Author, Institution: Virginija Kleivaitė, Kaunas University of Technology
Science area, field of science: Technological Sciences, Material Engineering, T008
Scientific Supervisor: Prof. Dr. Rimvydas Milašius (Kaunas University of Technology, Technological Sciences, Materials Engineering – T008)
Dissertation Defence Board of Materials Engineering Science Field:
Prof. Dr. Sigitas Tamulevičius (Kaunas University of Technology, Technological Sciences, Materials Engineering – T008), chairman
Dr. Juris Blums (Riga Technical University, Materials Engineering – T008)
Dr. Sigitas Krauledas (Center for Physical Sciences and Technology, Materials Engineering – T008)
Prof. Dr. Daiva Mikučionienė (Kaunas University of Technology, Technological Science, Materials Engineering – T008)

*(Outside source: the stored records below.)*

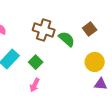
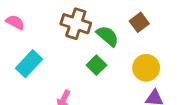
green square: (36, 62) -> (96, 65), moved

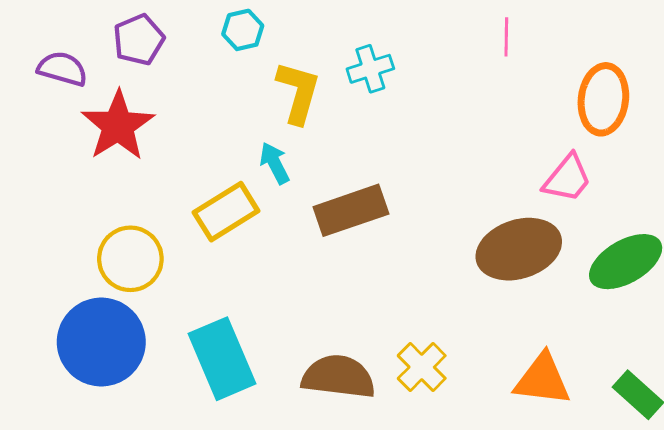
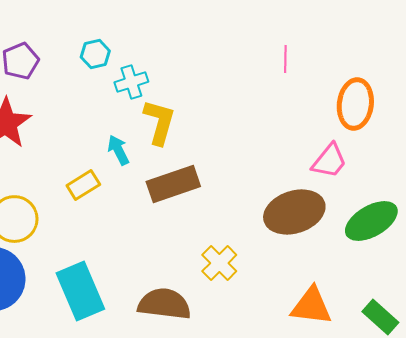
cyan cross: (370, 69) -> (131, 82), moved
yellow L-shape: (298, 92) -> (159, 122), moved
yellow rectangle: (226, 212) -> (83, 185), size x0.7
yellow cross: (422, 367) -> (219, 263), moved

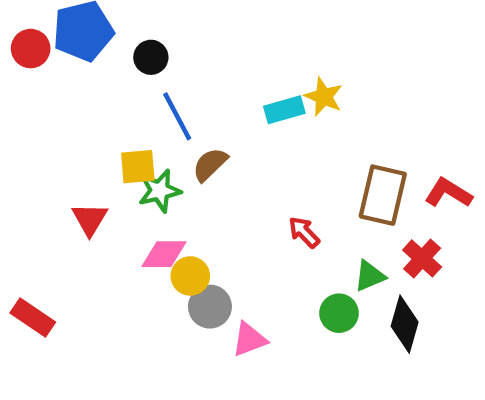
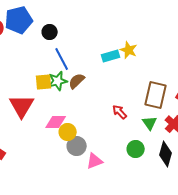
green star: (160, 191) -> (58, 81), moved
red triangle: (90, 219) -> (22, 106), size x1.5
green triangle: (370, 276) -> (150, 123), moved, turned -42

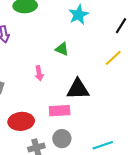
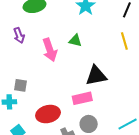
yellow line: (113, 58) -> (124, 41), turned -54
pink arrow: (39, 73) -> (50, 50), moved, size x1.6

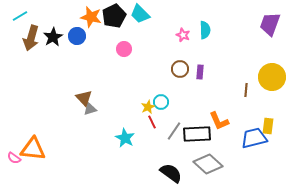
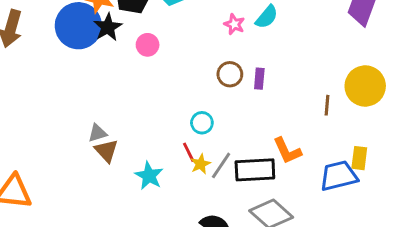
cyan semicircle: (205, 30) -> (267, 17), turned 42
blue circle: (77, 36) -> (78, 26), size x1.8
black star: (53, 37) -> (108, 27), moved
brown triangle: (84, 98) -> (106, 151), moved
yellow star: (148, 107) -> (200, 164), moved

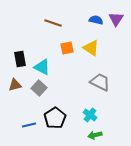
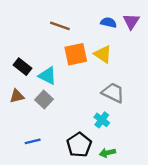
orange square: (67, 48) -> (76, 54), size x1.5
black rectangle: (20, 59) -> (22, 67), turned -42
cyan cross: (90, 115) -> (102, 120), moved
black pentagon: (55, 118) -> (79, 145), moved

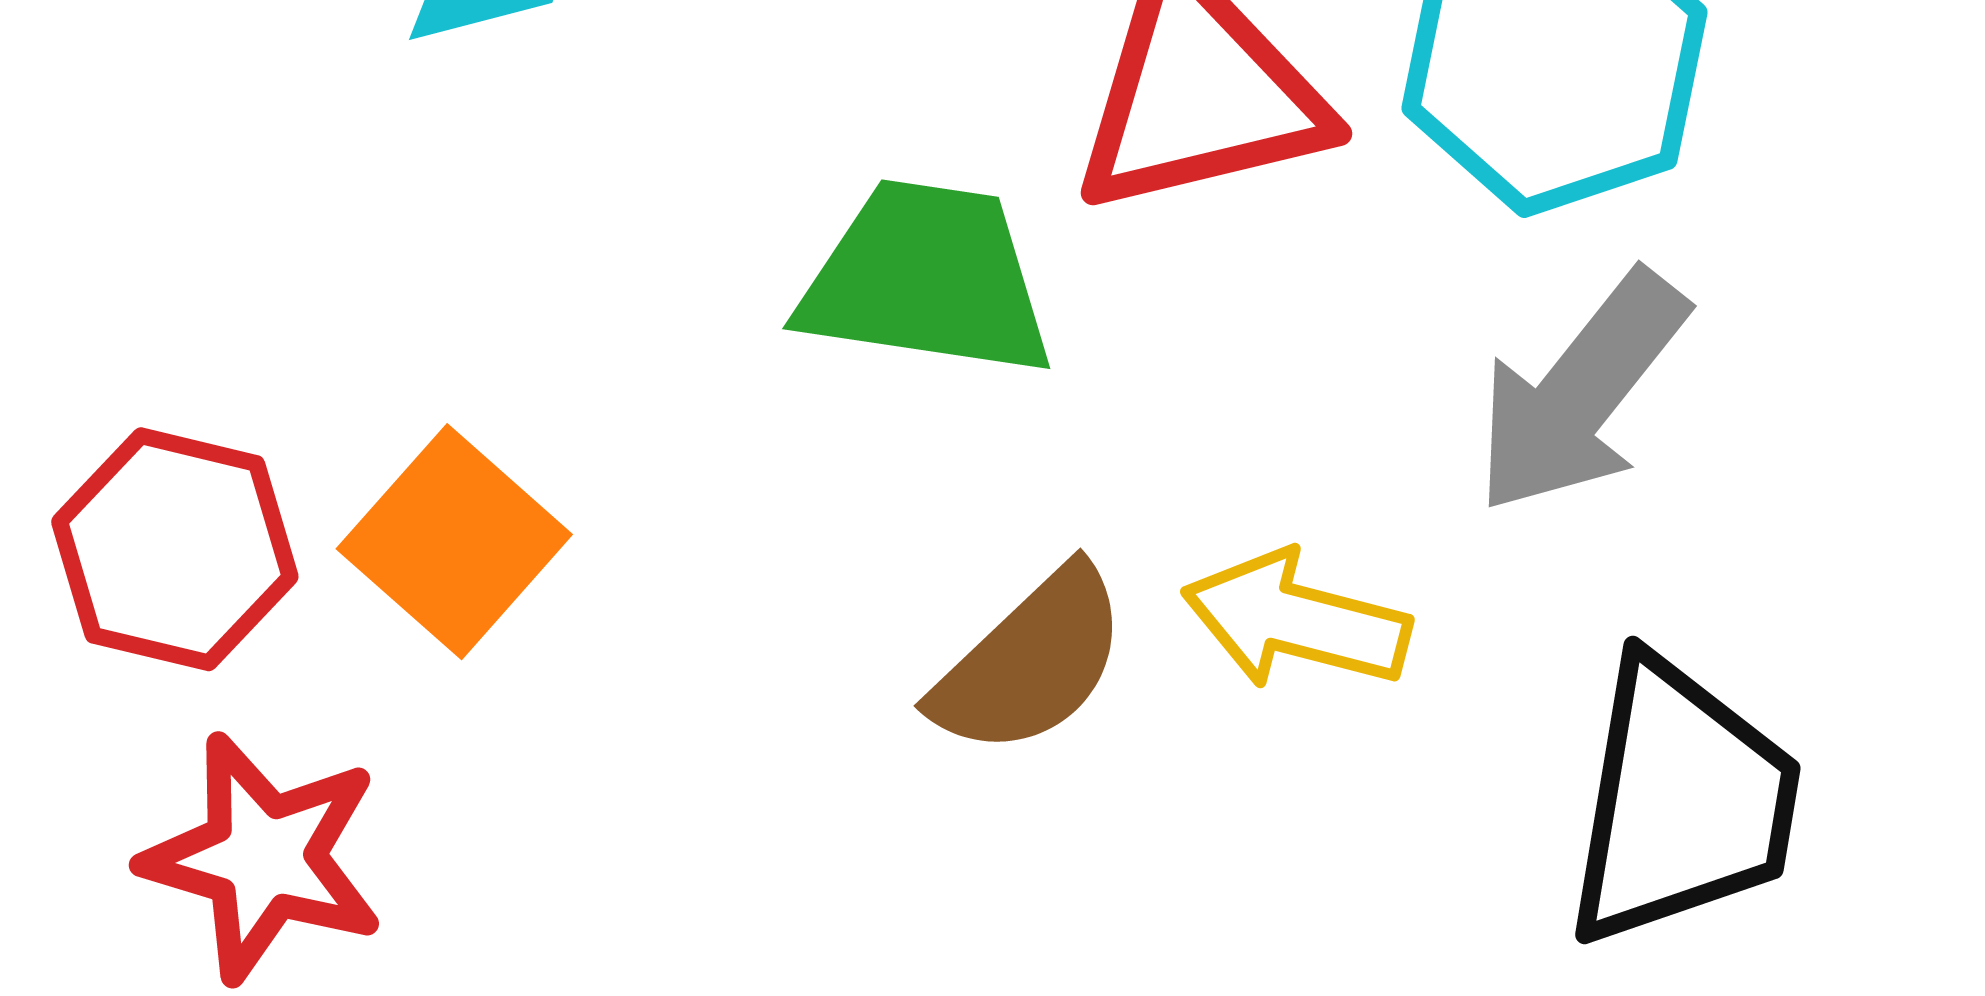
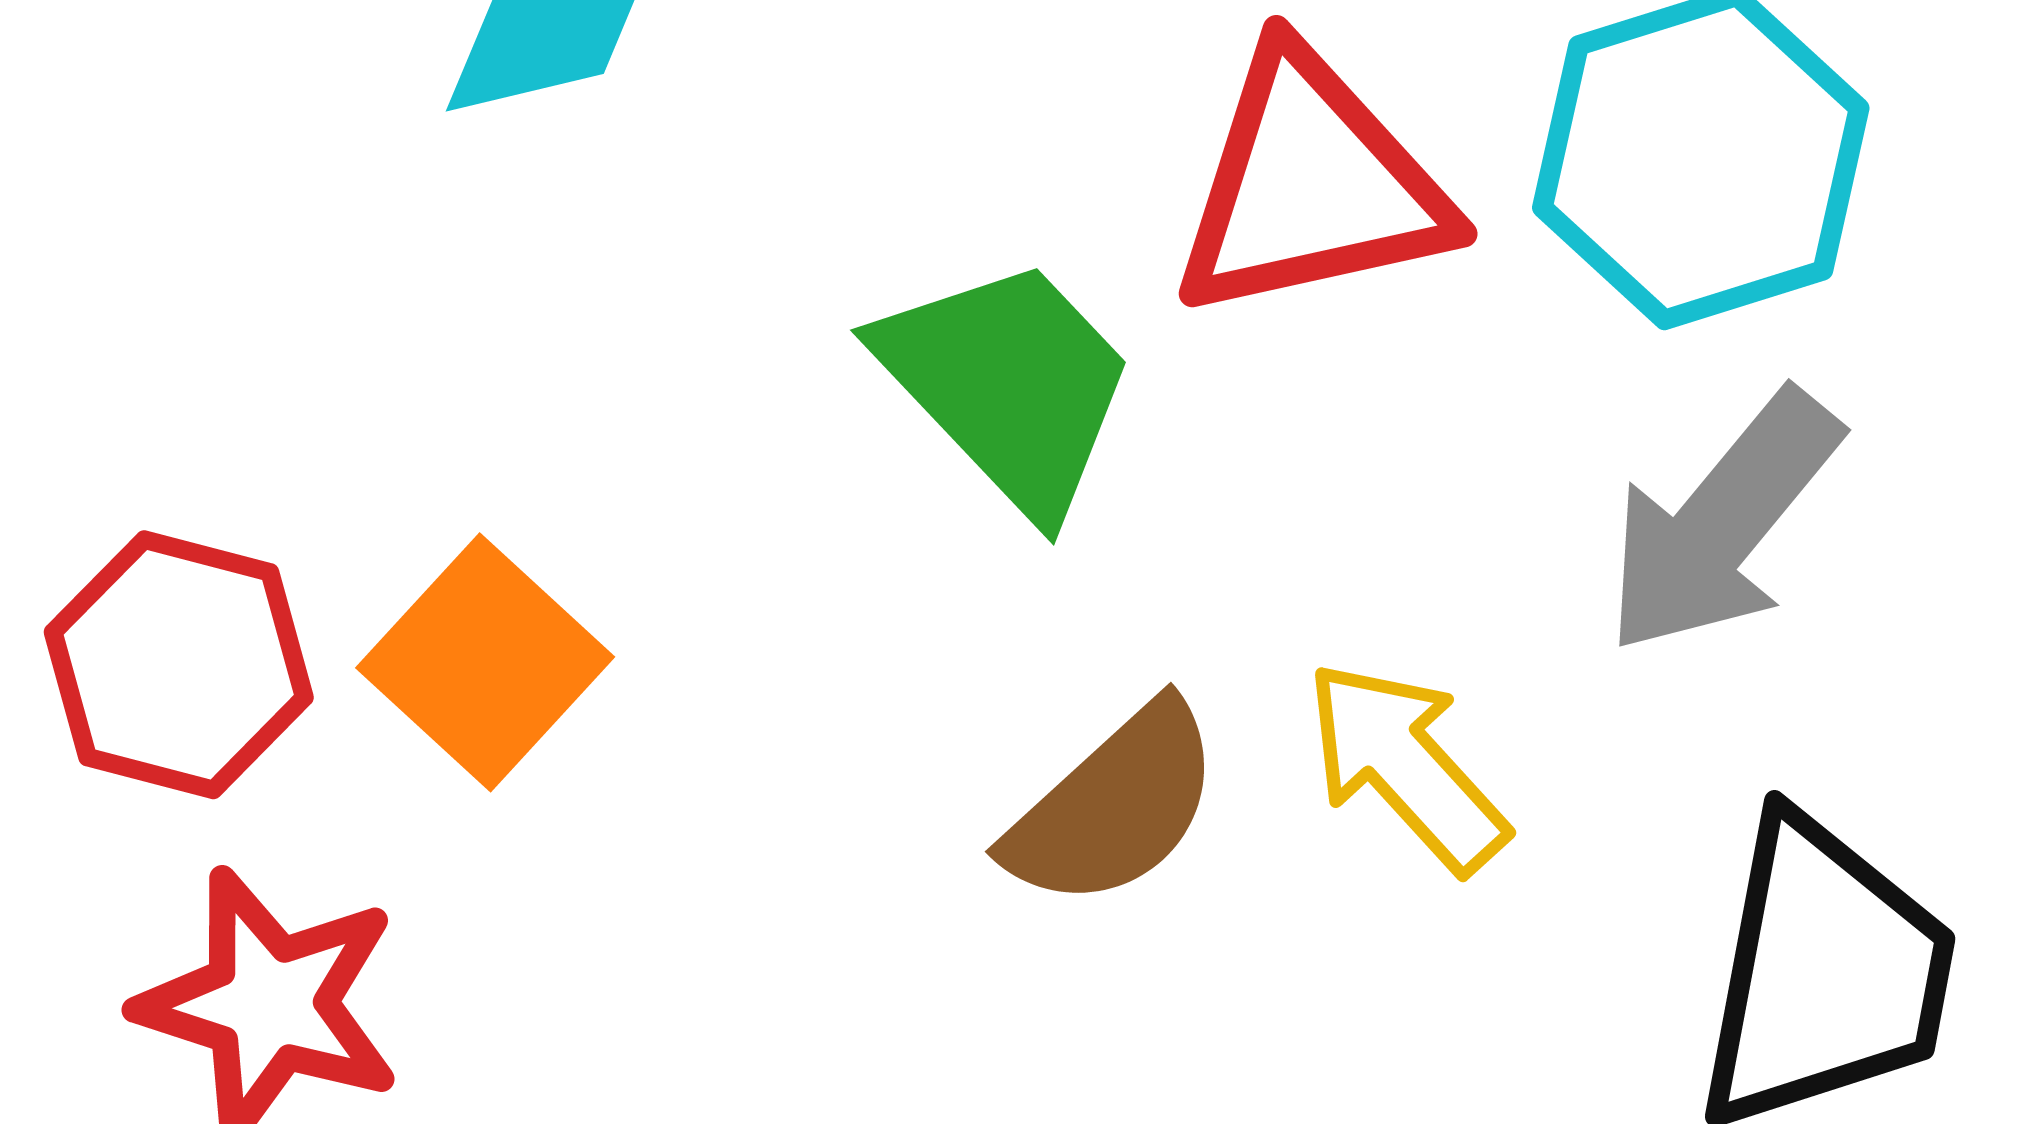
green trapezoid: (927, 279) -> (1008, 385), turned 37
yellow arrow: (1296, 620) -> (1406, 766), turned 32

Prof. Dr. Jolita Ostrauskaitė (Kaunas University of Technology, Technological Sciences, Materials Engineering – T008)
The doctoral dissertation is available on the internet and at the library of Kaunas University of Technology (K. Donelaičio g. 20, Kaunas).
There are many works in which the authors analyse the influence of various parameters on the process of electrospinning or nanofiltration, but most of them do not analyse the structural uniformity of the structure using mathematical statistical criteria. This situation leads to different conclusions and it is impossible to compare the works of different authors. Despite numerous studies in electrospinning, methods for estimating nanofiltration are lacking. This method has been developed for measuring and estimating fiber diameter and coating porosity. This necessity for such a method is obvious and its absence may adversely affect the practical use of the electrospinning product. In this dissertation, all measurements and their results are presented by surface analysis of nanofiber coating, and the experiments are applicable only to very thin (less than 1 µm) coatings. The obtained research results have an important practical significance, because the method of nanofiber coating evaluation proposed in the work allows to evaluate and compare any thin filament structure formed by the electric spinning. The dissertation proposes a new structure estimation method that does not require many calculations, based on the relative value between the largest pore and the value Δd. The developed method was tested with nanofiber structures of different polymers at different results. It has been shown that the developed method can be applied to various polymeric nanofiber coatings.